Platkin went on, “They have to abide by the law and they can’t put profits ahead of people’s safety. They can’t put unsafe products out in the marketplace. They can’t mislead the public about the safety of their products. Those are sort of core legal protections. And that is essentially the theme of what we have asserted across the range of tech cases that we’ve brought. It’s certainly true in Rita’s case, and I’m sure there will be others that we will be bringing in the not-too-distant future that allege similar harms.”
Taking on the ‘tough fights’
“The reason why I formed this firm was to be in a position to be able to take on these tough fights, particularly against the tech industry, which a lot of firms won’t do,” he said. “They spend a lot of money, which is their right, on legal fees, and they have a lot of lawyers. But, I think we’re pretty good at what we do and we’re prepared to bring these fights just like we did in the AG’s office on behalf of clients, public and private, across the country.”
“We are working on a lot of potential cases, particularly involving the tech industry. Nothing I can share publicly, but I think it’s safe to say stay tuned. There’s going to be a lot more to come,” he said.

Platkin went on to say, “I think, not just as a lawyer or as a former attorney general, but as a father of two young kids, that these are some of the most important lawsuits that we’ll see in my lifetime.”
After recalling the Big Tobacco litigation of the 1990s, Platkin said he believes lawsuits are the necessary tools to stop corporations from knowingly marketing harmful products to minors under the guise of safety. Just as legal action ended deceptive tobacco advertising to teens, Platkin said he believes verdicts against tech companies will force a similar, permanent shift in how they are held accountable.

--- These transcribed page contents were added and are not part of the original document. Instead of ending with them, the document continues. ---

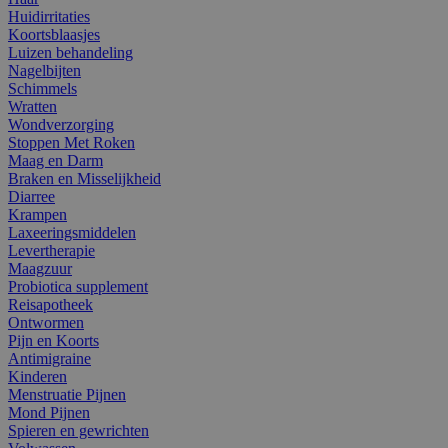
Huidirritaties
Koortsblaasjes
Luizen behandeling
Nagelbijten
Schimmels
Wratten
Wondverzorging
Stoppen Met Roken
Maag en Darm
Braken en Misselijkheid
Diarree
Krampen
Laxeeringsmiddelen
Levertherapie
Maagzuur
Probiotica supplement
Reisapotheek
Ontwormen
Pijn en Koorts
Antimigraine
Kinderen
Menstruatie Pijnen
Mond Pijnen
Spieren en gewrichten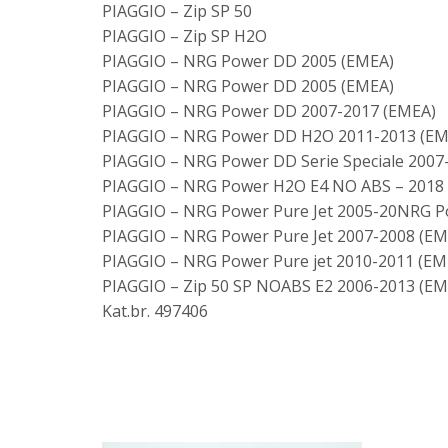
PIAGGIO – Zip SP 50
PIAGGIO – Zip SP H2O
PIAGGIO – NRG Power DD 2005 (EMEA)
PIAGGIO – NRG Power DD 2005 (EMEA)
PIAGGIO – NRG Power DD 2007-2017 (EMEA)
PIAGGIO – NRG Power DD H2O 2011-2013 (EM
PIAGGIO – NRG Power DD Serie Speciale 2007
PIAGGIO – NRG Power H2O E4 NO ABS – 2018
PIAGGIO – NRG Power Pure Jet 2005-20NRG Po
PIAGGIO – NRG Power Pure Jet 2007-2008 (EM
PIAGGIO – NRG Power Pure jet 2010-2011 (EM
PIAGGIO – Zip 50 SP NOABS E2 2006-2013 (EM
Kat.br. 497406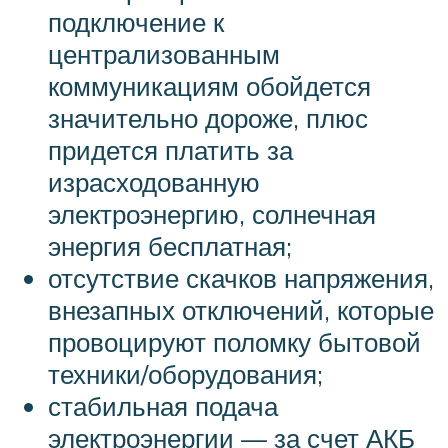
подключение к
централизованным
коммуникациям обойдется
значительно дороже, плюс
придется платить за
израсходованную
электроэнергию, солнечная
энергия бесплатная;
отсутствие скачков напряжения,
внезапных отключений, которые
провоцируют поломку бытовой
техники/оборудования;
стабильная подача
электроэнергии — за счет АКБ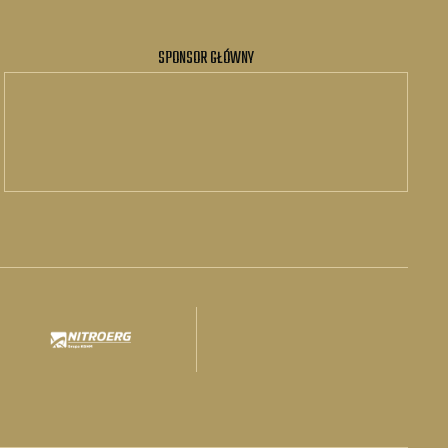
SPONSOR GŁÓWNY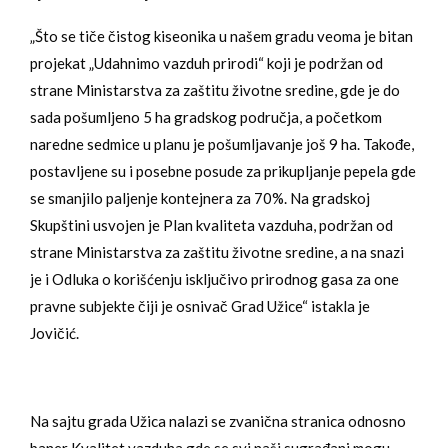
„Što se tiče čistog kiseonika u našem gradu veoma je bitan
projekat „Udahnimo vazduh prirodi“ koji je podržan od
strane Ministarstva za zaštitu životne sredine, gde je do
sada pošumljeno 5 ha gradskog područja, a početkom
naredne sedmice u planu je pošumljavanje još 9 ha. Takođe,
postavljene su i posebne posude za prikupljanje pepela gde
se smanjilo paljenje kontejnera za 70%. Na gradskoj
Skupštini usvojen je Plan kvaliteta vazduha, podržan od
strane Ministarstva za zaštitu životne sredine, a na snazi
je i Odluka o korišćenju isključivo prirodnog gasa za one
pravne subjekte čiji je osnivač Grad Užice“ istakla je
Jovičić.
Na sajtu grada Užica nalazi se zvanična stranica odnosno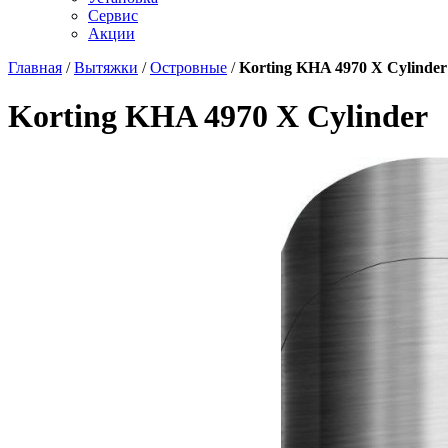
Сервис
Акции
Главная
/
Вытяжки
/
Островные
/
Korting KHA 4970 X Cylinder
Korting KHA 4970 X Cylinder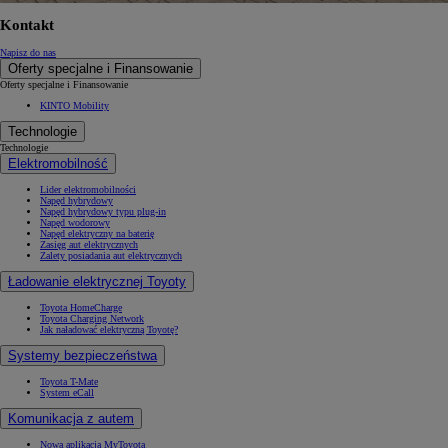
Kontakt
Napisz do nas
Oferty specjalne i Finansowanie
Oferty specjalne i Finansowanie
KINTO Mobility
Technologie
Technologie
Elektromobilność
Lider elektromobilności
Napęd hybrydowy
Napęd hybrydowy typu plug-in
Napęd wodorowy
Napęd elektryczny na baterię
Zasięg aut elektrycznych
Zalety posiadania aut elektrycznych
Ładowanie elektrycznej Toyoty
Toyota HomeCharge
Toyota Charging Network
Jak naładować elektryczną Toyotę?
Systemy bezpieczeństwa
Toyota T-Mate
System eCall
Komunikacja z autem
Nowa aplikacja MyToyota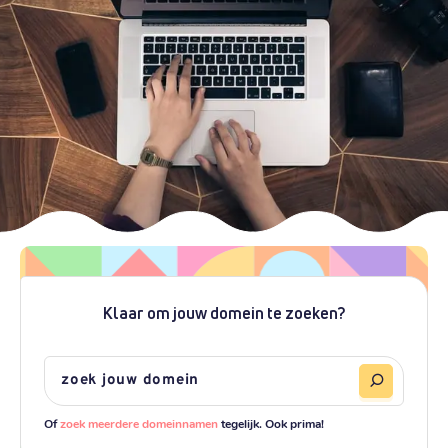
Klaar om jouw domein te zoeken?
Of
zoek meerdere domeinnamen
tegelijk. Ook prima!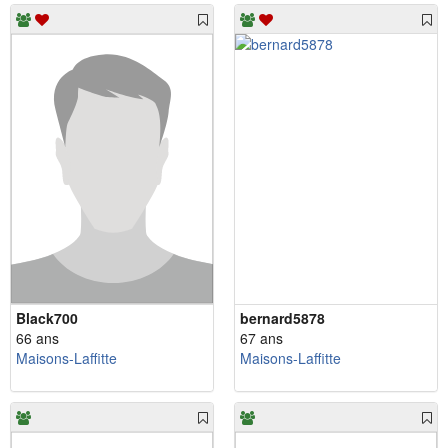
Black700
bernard5878
66 ans
67 ans
Maisons-Laffitte
Maisons-Laffitte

“I think that you’re going to see something very similar when you look at it 10, 15 years from now, maybe hopefully less, where social media companies will be in a very different place and AI companies behaving in a very different way. And I think lawsuits brought by people like me and clients and brave individuals like Rita are going to be the reasons why,” Platkin said.
Establishing a precedent
Platkin views Chesterton’s lawsuit as a case that could potentially help redefine the boundaries of AI accountability. By pursuing this action, he aims to establish a decisive legal precedent that ensures emerging technologies are held to the same safety and transparency standards as any other industry.
“I think what you’re seeing in the context of these tech companies – we saw it … with social media and we’re starting to see it with AI – is that private litigation and public litigation principally filed by state attorneys general are leading the way in changing these companies’ behaviors,” he said.

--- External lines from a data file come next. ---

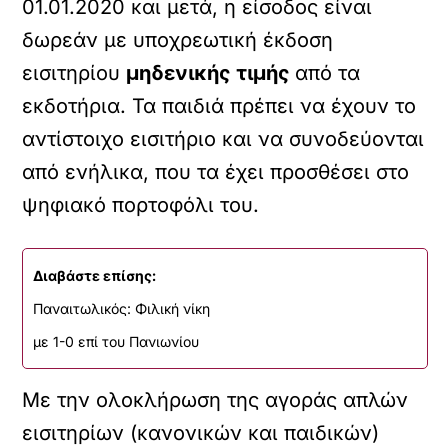
01.01.2020 και μετά, η είσοδος είναι
δωρεάν με υποχρεωτική έκδοση
εισιτηρίου
μηδενικής τιμής
από τα
εκδοτήρια. Τα παιδιά πρέπει να έχουν το
αντίστοιχο εισιτήριο και να συνοδεύονται
από ενήλικα, που τα έχει προσθέσει στο
ψηφιακό πορτοφόλι του.
Διαβάστε επίσης:
Παναιτωλικός: Φιλική νίκη
με 1-0 επί του Πανιωνίου
Με την ολοκλήρωση της αγοράς απλών
εισιτηρίων (κανονικών και παιδικών)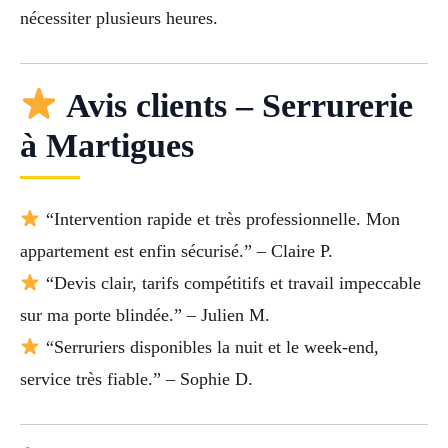
nécessiter plusieurs heures.
Avis clients – Serrurerie
à Martigues
“Intervention rapide et très professionnelle. Mon
appartement est enfin sécurisé.” – Claire P.
“Devis clair, tarifs compétitifs et travail impeccable
sur ma porte blindée.” – Julien M.
“Serruriers disponibles la nuit et le week-end,
service très fiable.” – Sophie D.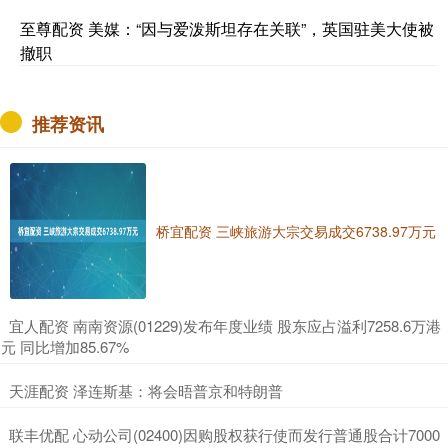
至尊配资 美媒：“因与爱泼斯坦存在关联”，英国驻美大使被
撤职
推荐资讯
桥宜配资 三峡旅游大宗交易成交6738.97万元
​宜人配资 南南资源(01229)发布年度业绩 股东应占溢利7258.6万港
元 同比增加85.67%
​天涯配资 泽连斯基：将会晤普京和特朗普
​联丰优配 心动公司(02400)因购股权获行使而发行普通股合计7000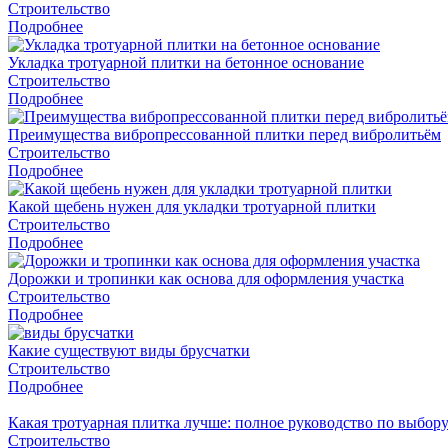
Строительство
Подробнее
Укладка тротуарной плитки на бетонное основание
Строительство
Подробнее
Преимущества вибропрессованной плитки перед вибролитьём
Строительство
Подробнее
Какой щебень нужен для укладки тротуарной плитки
Строительство
Подробнее
Дорожки и тропинки как основа для оформления участка
Строительство
Подробнее
Какие существуют виды брусчатки
Строительство
Подробнее
Какая тротуарная плитка лучше: полное руководство по выбору
Строительство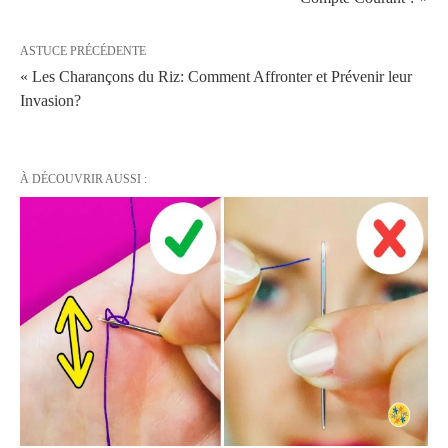
ASTUCE PRÉCÉDENTE
« Les Charançons du Riz: Comment Affronter et Prévenir leur
Invasion?
À DÉCOUVRIR AUSSI :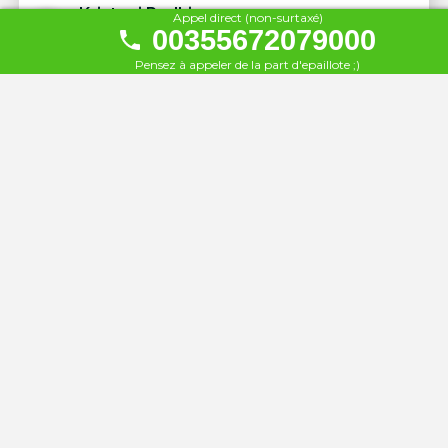
Kristoni Radhime
Appel direct (non-surtaxé)
23
00355672079000
À 52 km
Pensez à appeler de la part d'epaillote ;)
Coral Hotel & Resort
24
À 52 km
Hotel Jonufra
25
À 52 km
Hotel Zhironi
26
À 52 km
Hotel Nimfa
27
À 52 km
Hotel New York
28
À 53 km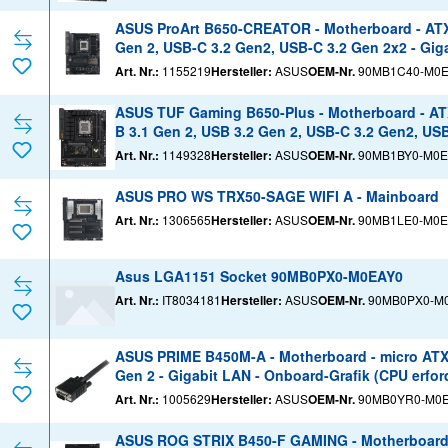
ASUS ProArt B650-CREATOR - Motherboard - ATX 
Gen 2, USB-C 3.2 Gen2, USB-C 3.2 Gen 2x2 - Giga
- HD Audio (8-Kanal)
Art. Nr.:
1155219
Hersteller:
ASUS
OEM-Nr.
90MB1C40-M0
ASUS TUF Gaming B650-Plus - Motherboard - ATX
B 3.1 Gen 2, USB 3.2 Gen 2, USB-C 3.2 Gen2, USB
lich) - HD Audio (8-Kanal)
Art. Nr.:
1149328
Hersteller:
ASUS
OEM-Nr.
90MB1BY0-M0E
ASUS PRO WS TRX50-SAGE WIFI A - Mainboard
Art. Nr.:
1306565
Hersteller:
ASUS
OEM-Nr.
90MB1LE0-M0E
Asus LGA1151 Socket 90MB0PX0-M0EAY0
Art. Nr.:
IT8034181
Hersteller:
ASUS
OEM-Nr.
90MB0PX0-M
ASUS PRIME B450M-A - Motherboard - micro ATX 
Gen 2 - Gigabit LAN - Onboard-Grafik (CPU erford
Art. Nr.:
1005629
Hersteller:
ASUS
OEM-Nr.
90MB0YR0-M0
ASUS ROG STRIX B450-F GAMING - Motherboard -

“And the theories that are being put forth are not novel. Essentially every other company on the planet has to ensure that their products are safe. They can’t mislead the public about the safety of their products … And if they do, there’s consequences for that,” he said.
“It’s product liability. And then, in some of the cases, it’s consumer protection or public nuisance laws,” he said, adding, “You can’t put unsafe products in the marketplace and you can’t lie about their safety. If you know something is unsafe, you can’t tell the public it’s safe. Those are basic things.”
“If somebody tells me that this is safe and they know it’s not safe, that they should be held accountable for that. That’s sort of basic 101, I think, when it comes to legal protections in this country. And these companies are essentially arguing that no, that doesn’t apply to them. And I think time and again, they’ve been proven wrong, and I suspect that that trend is going to continue,” Platkin said.